The topic of future profits is debatable, but Silicon Valley indeed valorizes short-term profits. This has the problem of missing the point: Will your company be around 10 years from now? Some companies, like Paypal and Tesla motors spent their first years without making a profit… but they had the end goal in mind, which is now one of the reasons they’re reaping the benefits of continued growth, and well projected into the future.

The first to make something only has an advantage susceptible of converting the company into a monopoly if it is >~10X better than the status-quo (improvements less than that are called marginal improvements). This ensures that, at least, you’re making it hard for others to catch up. And the best way to do it is not through incremental improvements but breakthrough technology (for which a monopoly is necessary for there to be enough money to invest in innovation). For example, PayPal’s was the 1st payment system to allow transactions to be conducted with email (a 0→1 innovation, and a ~10X improvement on payment transfers/acceptance). Apple’s iPad was at least a ~10X improvement on tablets. Before that tablets were never considered as a viable product, they were too hard to use, and too clunky, among other things. Apple improved on all that. Yet, it is no good if someone else comes and unseats you. In this case it is best to make last great development in a specific market and reap the fruits of a mature ecosystem. So basically, being the one that unseats the others with a 10X improvement on what there is. How can we make it hard to replicate?

What to take from this:

  • Develop a 0→1 offering (product or service) for a niche market that improves the status-quo by 10X (e.g. in performance/convenience) so that it gets noticed and shifts consumer behavior. Then scale up, and only then expand to adjacent markets;
  • Do not disrupt. Avoid competing;
  • Make sure it is scalable, can benefit from network effects and is is highly brandable.

Planning is Key

“Hundreds of people have started multiple multi-million-dollar businesses. A few, like Steve Jobs and Elon Musk, have created several multi-billion-dollar companies. If success were mostly a matter of luck, these kinds of serial entrepreneurs probably wouldn’t exist.” Some say that successful people are/were lucky… this is rarely the case. When someone succeeds at something, it was, in the vast majority of cases, the result of tremendous planning, effort and time on making that happen.

Brilliant thinking is rare but courage is in even shorter supply than genius.” (P. Thiel)

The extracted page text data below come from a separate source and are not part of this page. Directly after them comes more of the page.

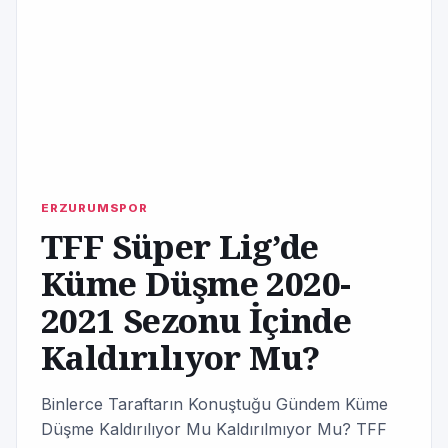
ERZURUMSPOR
TFF Süper Lig’de
Küme Düşme 2020-
2021 Sezonu İçinde
Kaldırılıyor Mu?
Binlerce Taraftarın Konuştuğu Gündem Küme
Düşme Kaldırılıyor Mu Kaldırılmıyor Mu? TFF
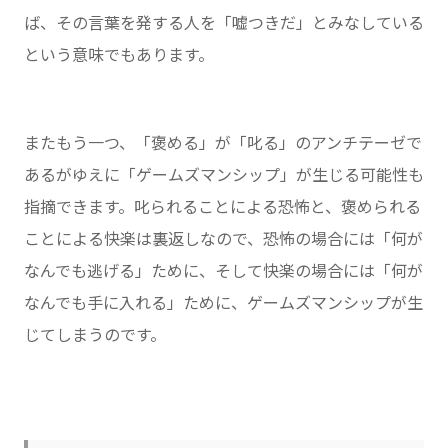
ば、その言葉を発する人を「嘘つきだ」とみなしている
という意味でもあります。
またもう一つ、「褒める」が「叱る」のアンチテーゼで
あるがゆえに「ゲームズマンシップ」が生じる可能性も
指摘できます。叱られることによる恐怖と、褒められる
ことによる快楽は裏返しなので、恐怖の場合には「何が
なんでも逃げる」ために、そして快楽の場合には「何が
なんでも手に入れる」ために、ゲームズマンシップが生
じてしまうのです。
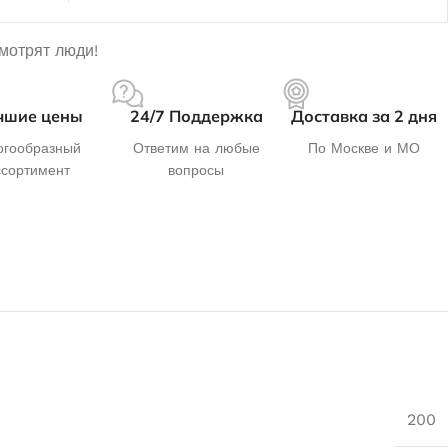
смотрят люди!
чшие цены
24/7 Поддержка
Доставка за 2 дня
гообразный
Ответим на любые
По Москве и МО
ссортимент
вопросы
200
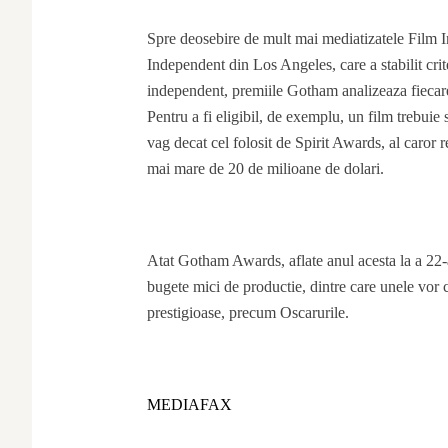
Spre deosebire de mult mai mediatizatele Film I
Independent din Los Angeles, care a stabilit cri
independent, premiile Gotham analizeaza fiecare p
Pentru a fi eligibil, de exemplu, un film trebuie
vag decat cel folosit de Spirit Awards, al caror
mai mare de 20 de milioane de dolari.
Atat Gotham Awards, aflate anul acesta la a 22-a
bugete mici de productie, dintre care unele vor
prestigioase, precum Oscarurile.
MEDIAFAX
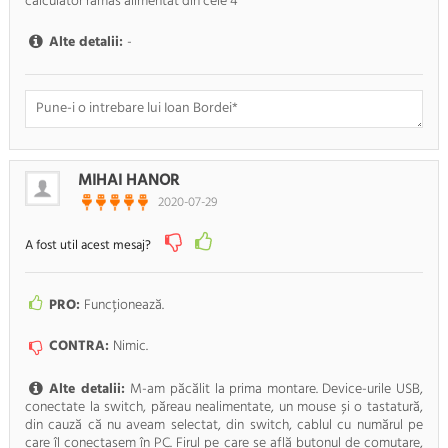
calculator rămas alimentat din cele 4
Alte detalii:
-
Doresc sa fiu anuntat pe e-mail cand apar noi comentarii
MIHAI HANOR
2020-07-29
RENUNTA
TRIMITE
A fost util acest mesaj?
PRO:
Funcționează.
CONTRA:
Nimic.
Alte detalii:
M-am păcălit la prima montare. Device-urile USB,
conectate la switch, păreau nealimentate, un mouse și o tastatură,
din cauză că nu aveam selectat, din switch, cablul cu numărul pe
care îl conectasem în PC. Firul pe care se află butonul de comutare,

This one of the flaws of the education system, which is that it is based on the premise that we have to get lucky sometime and, therefore, that we need to be ready for anything. For example, many engineers study a wide variety of topics. Yet, most will spend most of their lives using only very specific skill-set of what they learned. Another example is how in high-school people spend roughly the same time on each discipline. We’re rewarded for knowing just enough of everything resulting in us being average at everything and excelling at nothing. If you want to one day become successful, be it with a startup or a personal activity, Thiel recommends that you:

  • Figure out what you want and why you want it;
  • Develop a long term plan for the future;
  • Execute against it strategically;
  • Be laser-focused in your skills so that you excel at a few things, instead of average at many.

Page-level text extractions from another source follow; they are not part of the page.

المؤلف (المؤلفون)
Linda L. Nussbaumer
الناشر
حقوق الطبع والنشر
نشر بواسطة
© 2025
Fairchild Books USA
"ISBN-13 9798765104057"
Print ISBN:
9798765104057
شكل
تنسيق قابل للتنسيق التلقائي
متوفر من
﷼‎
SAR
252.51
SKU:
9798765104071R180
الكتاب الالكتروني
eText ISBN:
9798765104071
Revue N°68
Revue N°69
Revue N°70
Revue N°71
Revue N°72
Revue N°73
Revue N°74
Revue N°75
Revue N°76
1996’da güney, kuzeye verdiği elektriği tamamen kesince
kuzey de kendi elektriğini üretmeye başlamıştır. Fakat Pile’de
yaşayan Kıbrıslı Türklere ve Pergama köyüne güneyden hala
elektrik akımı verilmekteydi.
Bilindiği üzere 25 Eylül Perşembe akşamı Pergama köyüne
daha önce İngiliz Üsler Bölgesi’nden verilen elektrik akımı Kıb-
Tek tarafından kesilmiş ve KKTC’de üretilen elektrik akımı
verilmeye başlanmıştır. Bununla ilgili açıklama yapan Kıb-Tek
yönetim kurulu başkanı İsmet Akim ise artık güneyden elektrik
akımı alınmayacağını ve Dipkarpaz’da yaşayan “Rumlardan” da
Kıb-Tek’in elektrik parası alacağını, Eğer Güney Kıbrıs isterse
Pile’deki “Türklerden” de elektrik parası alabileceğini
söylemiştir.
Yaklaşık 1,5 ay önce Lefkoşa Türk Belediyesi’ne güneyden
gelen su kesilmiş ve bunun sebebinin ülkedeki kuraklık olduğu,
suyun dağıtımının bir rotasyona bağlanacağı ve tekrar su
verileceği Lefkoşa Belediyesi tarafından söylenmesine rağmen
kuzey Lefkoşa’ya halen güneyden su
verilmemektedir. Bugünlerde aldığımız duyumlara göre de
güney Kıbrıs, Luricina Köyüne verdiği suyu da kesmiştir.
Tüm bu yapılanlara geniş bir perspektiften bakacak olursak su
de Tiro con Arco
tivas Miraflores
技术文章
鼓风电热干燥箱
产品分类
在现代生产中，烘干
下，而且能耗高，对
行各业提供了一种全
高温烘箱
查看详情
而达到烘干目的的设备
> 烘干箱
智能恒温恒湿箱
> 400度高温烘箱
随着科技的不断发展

Take Advantage of the Power of Exponential Growth

Follow the power law and Pareto’s Principle. In venture capital investment investors try to profit from the exponential growth of the few early-stage companies that achieve it. Those that do, several times obtain greater value than all others combined. That’s exactly what happened with Theil’s 2005 investment fund and Facebook.

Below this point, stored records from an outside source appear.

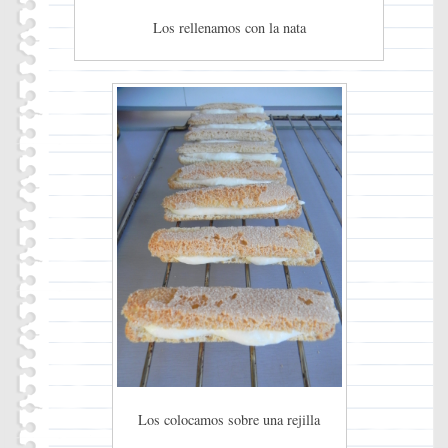
Los rellenamos con la nata
Los colocamos sobre una rejilla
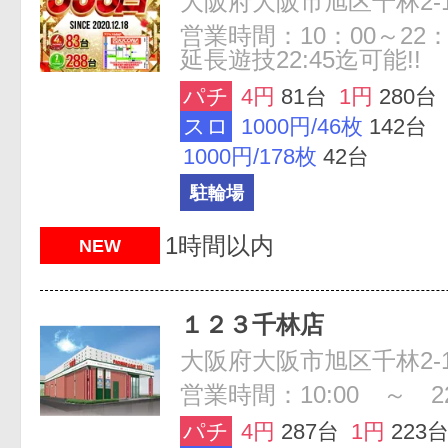
大阪府大阪市旭区千林2-11
営業時間：10：00～22
延長遊技22:45迄可能!!
パチ
4円
81台
1円
280台
スロ
1000円/46枚
142台
1000円/178枚
42台
駐輪場
1時間以内
NEW
１２３千林店
大阪府大阪市旭区千林2-13
営業時間：10:00 ～ 22
パチ
4円
287台
1円
223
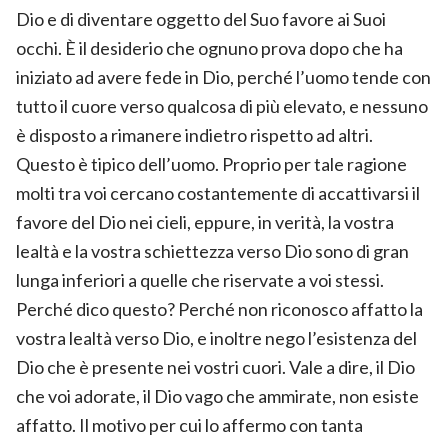
Dio e di diventare oggetto del Suo favore ai Suoi
occhi. È il desiderio che ognuno prova dopo che ha
iniziato ad avere fede in Dio, perché l’uomo tende con
tutto il cuore verso qualcosa di più elevato, e nessuno
è disposto a rimanere indietro rispetto ad altri.
Questo è tipico dell’uomo. Proprio per tale ragione
molti tra voi cercano costantemente di accattivarsi il
favore del Dio nei cieli, eppure, in verità, la vostra
lealtà e la vostra schiettezza verso Dio sono di gran
lunga inferiori a quelle che riservate a voi stessi.
Perché dico questo? Perché non riconosco affatto la
vostra lealtà verso Dio, e inoltre nego l’esistenza del
Dio che è presente nei vostri cuori. Vale a dire, il Dio
che voi adorate, il Dio vago che ammirate, non esiste
affatto. Il motivo per cui lo affermo con tanta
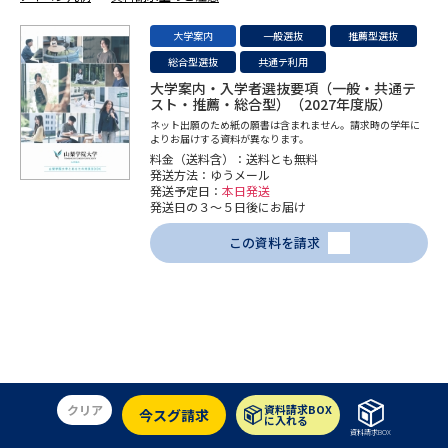
専門学校の資料請求
大学院の資料請求
大学案内
一般選抜
推薦型選抜
大学入学共通テスト「受験案
留学・進学関連、塾・予備校
総合型選抜
共通テ利用
内」の請求
大学案内・入学者選抜要項（一般・共通テ
大学入学共通テスト「受験上の
スト・推薦・総合型）（2027年度版）
高等学校卒業程度認定試験
配慮案内」の請求
ネット出願のため紙の願書は含まれません。請求時の学年に
よりお届けする資料が異なります。
料金（送料含）：送料とも無料
幼稚園教員資格認定試験
小学校教員資格認定試験
発送方法：ゆうメール
発送予定日：
本日発送
発送日の３～５日後にお届け
高等学校（情報）教員資格認定
試験
この資料を請求
大学研究
大学検索
大学で学べる内容や特徴を調べる
クリア
資料請求BOX
今スグ請求
に入れる
国際・グローバルに強い大学特
新増設大学・学部・学科特集
資料請求BOX
集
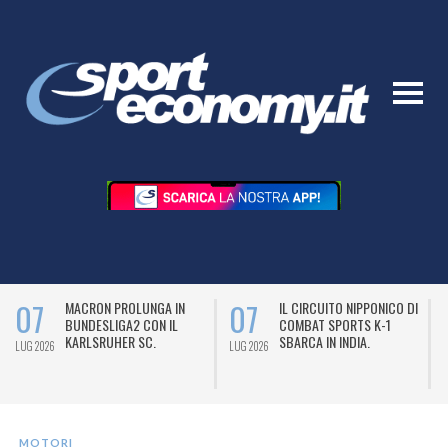
07
07
MACRON PROLUNGA IN
IL CIRCUITO NIPPONICO DI
BUNDESLIGA2 CON IL
COMBAT SPORTS K-1
KARLSRUHER SC.
SBARCA IN INDIA.
LUG 2026
LUG 2026
L
MOTORI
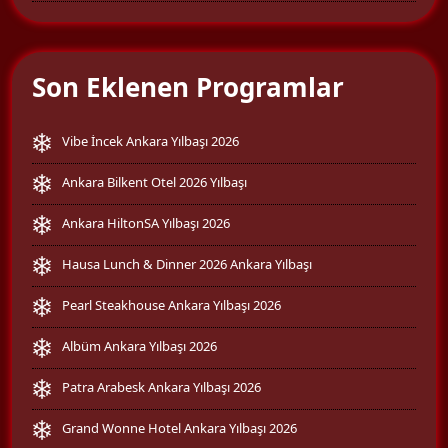
Son Eklenen Programlar
Vibe İncek Ankara Yılbaşı 2026
Ankara Bilkent Otel 2026 Yılbaşı
Ankara HiltonSA Yılbaşı 2026
Hausa Lunch & Dinner 2026 Ankara Yılbaşı
Pearl Steakhouse Ankara Yılbaşı 2026
Albüm Ankara Yılbaşı 2026
Patra Arabesk Ankara Yılbaşı 2026
Grand Wonne Hotel Ankara Yılbaşı 2026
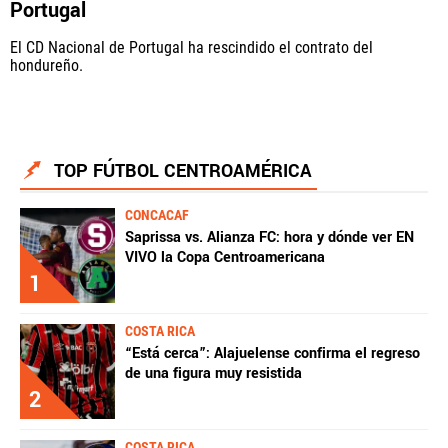
Portugal
El CD Nacional de Portugal ha rescindido el contrato del
hondureño.
TOP FÚTBOL CENTROAMÉRICA
CONCACAF
Saprissa vs. Alianza FC: hora y dónde ver EN
VIVO la Copa Centroamericana
1
COSTA RICA
“Está cerca”: Alajuelense confirma el regreso
de una figura muy resistida
2
COSTA RICA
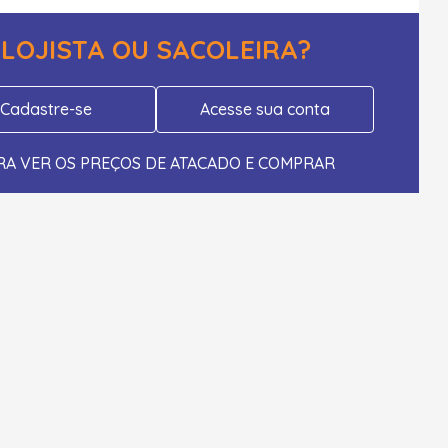
LOJISTA OU SACOLEIRA?
Cadastre-se
Acesse sua conta
RA VER OS PREÇOS DE ATACADO E COMPRAR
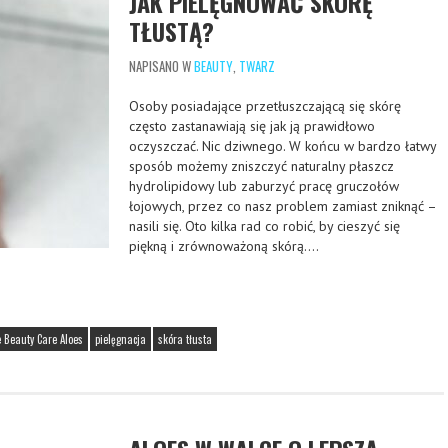
JAK PIELĘGNOWAĆ SKÓRĘ
TŁUSTĄ?
NAPISANO W
BEAUTY
,
TWARZ
Osoby posiadające przetłuszczającą się skórę
często zastanawiają się jak ją prawidłowo
oczyszczać. Nic dziwnego. W końcu w bardzo łatwy
sposób możemy zniszczyć naturalny płaszcz
hydrolipidowy lub zaburzyć pracę gruczołów
łojowych, przez co nasz problem zamiast zniknąć –
nasili się. Oto kilka rad co robić, by cieszyć się
piękną i zrównoważoną skórą….
e Beauty Care Aloes
pielęgnacja
skóra tłusta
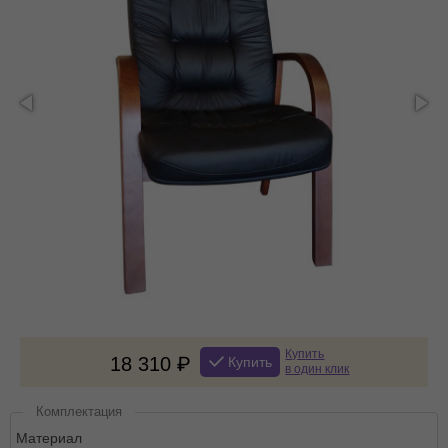
Купить
18 310
Купить
в один клик
Комплектация
Материал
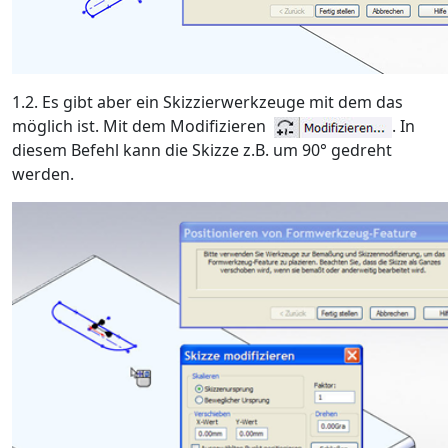
1.2. Es gibt aber ein Skizzierwerkzeuge mit dem das
möglich ist. Mit dem Modifizieren
. In
diesem Befehl kann die Skizze z.B. um 90° gedreht
werden.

The Power Law tells us essentially what Pareto’s Principle tells us: the efforts of a few things (20%) are responsible for the majority of results (80%) (fig. 2). Of course this doesn’t apply to everything, the idea is that we should have this in mind, because in many cases it does apply, and that is a game-changer that we should take advantage of. Also, what’s important here is not the numbers 80-20 knowing that a disproportionate amount of things come from a disproportionately small amount of things and applying that to your advantage.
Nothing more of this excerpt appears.